A l’Est d’Eden – d’après Steinbeck – Elia Kazan

  *  Dans le cas contraire (la psychanalyse au service du fils), thématique d’émancipation du fils prodigue, la situation économico-politique se caracté­rise par un néo-libéralisme, un recul de l’économie bourgeoise traditiona­liste devant le néo-capitalisme.

L’extension du secteur tertiaire permet un recyclage du fils, qui peut quitter la famille, dénoncer le père. Mais le fils n’a pas quitté sa problématique. Il peut dépasser la conduite névropathe, pri­vée, solitaire, subjectiviste, dans des conduites sociologiques, grégaires, de socio-drame, selon les nouveaux modèles culturels, de l’émancipation, propo­sés par le néo-capitalisme.

Mais pour profiter pleinement de la production du prolétariat.

Lorsque les pères paient les impôts et que les ouvriers pro­duisent, les fils de bourgeois se disent libres.    

Alors la psychanalyse, de régula­trice, normative, se fait émancipatrice, libératrice (Marcuse). Les fils de bour­geois retrouvent : l’instinct, la liberté, tous ces concepts éminemment méta­physiques, formels, univoques du néo-kantisme.

Mais le bourgeois n’a pu quitter le regard du père car il ne soupçonne toujours pas la problématique réaliste de la production.


Le marxisme est la vraie solution de la névrose, de la problématique bourgeoise, du problème parcellaire de la consommation. Et Marx n’avait pas à se poser notre problème : lorsque les forces productives seront dans les mains du peuple, lorsque le producteur se sera réapproprié son œuvre, la consommation se soumettra « spontanément » à l’ordre du collectif qu’est la société sans classe. C’est effectivement la pratique, le travail, la science, qui sans détours spéculatifs ordonnent la relation du politique et du sensible.

Photo datée du 18 août 1977 du philosophe français Bernard-Henri Lévy, auteur notamment de “La Barbarie à visage humain” (1977) et “Le Diable en tête” (1984).

Mais si la société sans classe est la solution de la problématique production-consommation, savoir-existence, un nouveau clivage révolutionnaire doit être défini, pour se défendre de la corruption néo-kantienne, de l’interprétation néo-kantienne du marxisme, origine culturelle de la récupération du marxisme.

C’est le rôle de l’intellectuel, qui se dit révolutionnaire, de défendre, comme acte révolutionnaire, la théorie révolutionnaire.

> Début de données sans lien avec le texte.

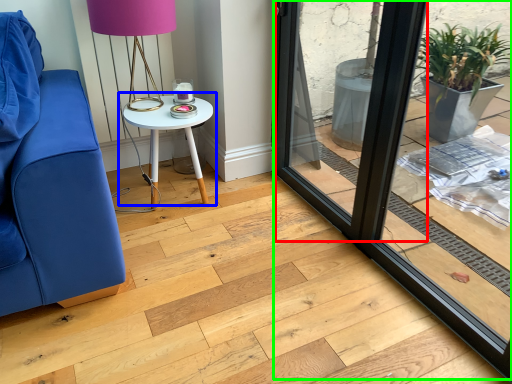 Question: Considering the real-world distances, which object is farthest from screen door (highlighted by a red box)? table (highlighted by a blue box) or window frame (highlighted by a green box)?

Choices:
 (A) table
 (B) window frame

Answer: (A) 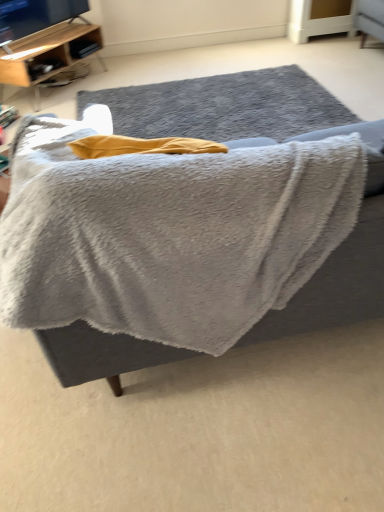 Question: Is point (226, 105) positioned closer to the camera than point (1, 80)?

Choices:
 (A) farther
 (B) closer

Answer: (B)

Question: From the image's perspective, is gray woolen rug at center located above or below wooden shelf at upper left?

Choices:
 (A) above
 (B) below

Answer: (B)

Question: Estimate the real-world distances between objects in this image. Which object is farther from the wooden shelf at upper left?

Choices:
 (A) gray woolen rug at center
 (B) gray fluffy blanket at center

Answer: (A)

Question: Based on their relative distances, which object is nearer to the gray woolen rug at center?

Choices:
 (A) gray fluffy blanket at center
 (B) wooden shelf at upper left

Answer: (A) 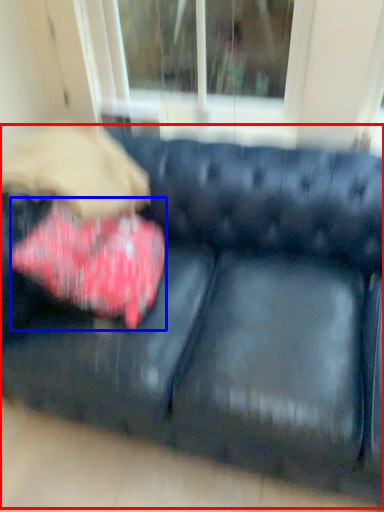 Question: Which of the following is the closest to the observer, studio couch (highlighted by a red box) or throw pillow (highlighted by a blue box)?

Sans parler de l’imagerie révolutionnaire que les mass media ont imposée (de la révolution au niveau de signes), toute une corruption est apportée par le néo-freudisme (Marcuse), le volontarisme subjectiviste qui campe les personnages, le néolibéralisme culturel qu’est le savant dosage de freudisme, de marxisme, de structuralisme, de néo-positivisme scientiste (sciences humaines)…, d’arrivisme et de séduction.